The New Jawbone

Unparalleled Jawbone Bluetooth headset isn't perfect, but it's close.

Nov. 25, 2008 -- "It sounds like you're in your apartment."

Seeing as I was battling my way through world-famous New York City foot traffic at the time, that was the greatest compliment anyone could pay Aliph's Jawbone Bluetooth headset. Cars, trucks, horns honking, people yelling, and yet the person on the other end of my cell phone call heard me and nothing but-- as if I was ensconced in my tiny, noiseless, residence.

The oh-so-slick Jawbone oozes style and, to the extent that any Bluetooth headset could be called "cool," coolness as well. Its coolest feature, however, is the noise-cancelling technology inside.

Jawbone uses a patented "voice activity sensor" to detect when the user is talking. The VAS is a tiny white protuberance that makes contact with the side of the user's face (hence the name "jawbone") that registers the vibration of the user's voice. That, in combination with two conventional microphones and one seriously advanced noise-cancelling algorithm, allows the Jawbone to distinguish between the user and everything else with amazing accuracy.

Jawbone calls it nothing short of noise "assassination," and for the most part, it works.

For the most part.

In practice, the VAS has to be placed on the user's face just so. The Jawbone's Achilles' heel is that it needs to remain in close contact. If it doesn't, the entire system seems to break down.
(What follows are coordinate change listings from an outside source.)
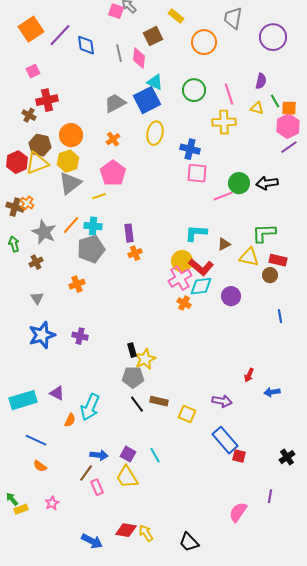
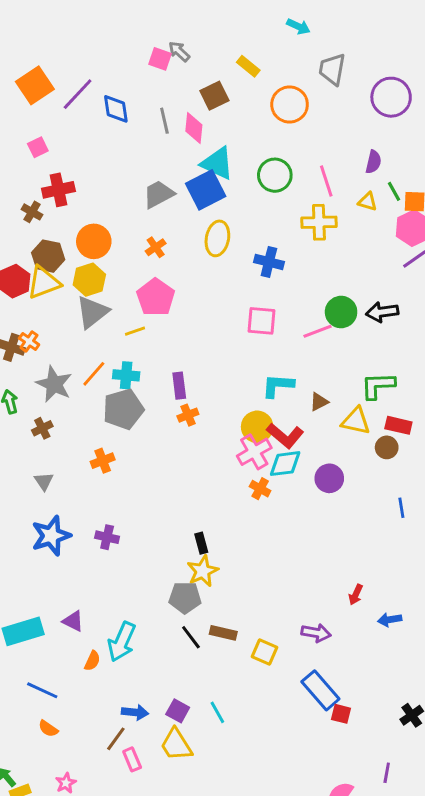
cyan triangle: (155, 82) -> (217, 163), size x1.4
pink square: (197, 173) -> (262, 321), moved
black rectangle: (132, 350) -> (201, 543), moved

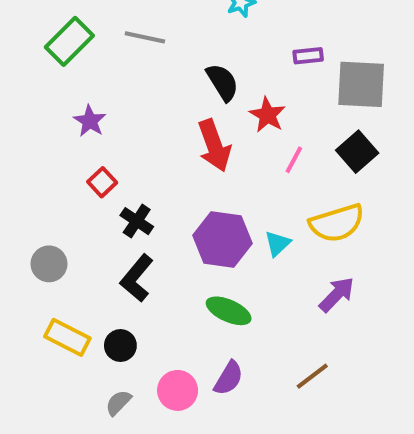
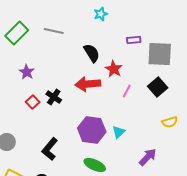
red arrow: (214, 146) -> (88, 84), turned 105
black cross: (137, 221) -> (54, 97), moved
yellow semicircle: (337, 223) -> (170, 122), moved, size x0.6

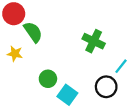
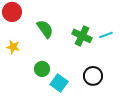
green semicircle: (33, 32) -> (45, 29), moved
cyan line: (121, 66) -> (106, 35), moved, turned 32

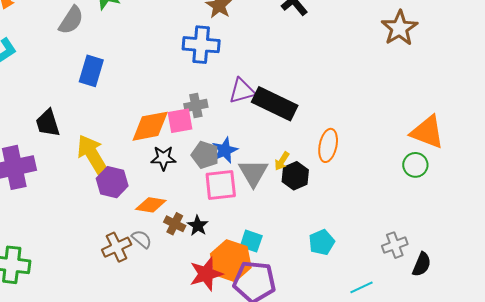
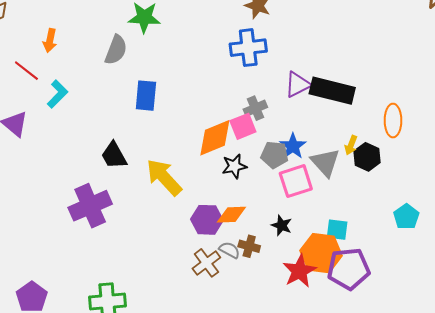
purple hexagon: (112, 182) -> (207, 220), moved
brown cross: (175, 224) -> (249, 246), moved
There were a few instances during my use of the Jawbone that the person on the other end heard nothing but noise, forcing one person to forcibly terminate the call.

Part of the problem is the Jawbone's ear loop, designed to cradle your ear and hold the Jawbone headset to it. Multiple sizes of ear loop are thoughtfully supplied, but none of them bend particularly readily. This makes fitting the Jawbone while it's on your ear -- exactly when you should do it -- particularly troublesome.

Now back to the Jawbone's aforementioned slickness: This is an undeniably sexy device. So sexy that Jawbone goes so far as to call itself "earwear."

The diamond-patterned exterior (available in five fashionable colors) looks like it was hewn out of a single sheet of industrial grade metal. The ear loop (at least in two of the sizes) is wrapped in single-stitched leather. The LED indicator, unlike those obnoxious, perpetually glowing Bluetooth headsets, is hidden in the diamond pattern and is only visible when it glows (in multiple colors, of course, though for the most part an elegantly understated white).

The battery charger contacts, also virtually invisible, mate to the included charger with a satisfying magnetic "click."

In short, like a fine watch or a Bentley, everything on the Jawbone screams thoughtful, expensive design.

The problem with all of this form, of course, lies in the function. Those of us who are less tech-savvy might not pick up on the fact that the Jawbone's two buttons are artfully hidden (but hidden, nonetheless) behind the device's face, which isn't actually metal but a cleverly flexible plastic.

They may also not be able to discern what the flashing LED means, or what the Jawbone's "Close Encounters"-esque tones mean.

For those of us, however, who are geeks but also attempt to cling to some sense of style, the Jawbone remains a pleasantly surprising well-designed treat.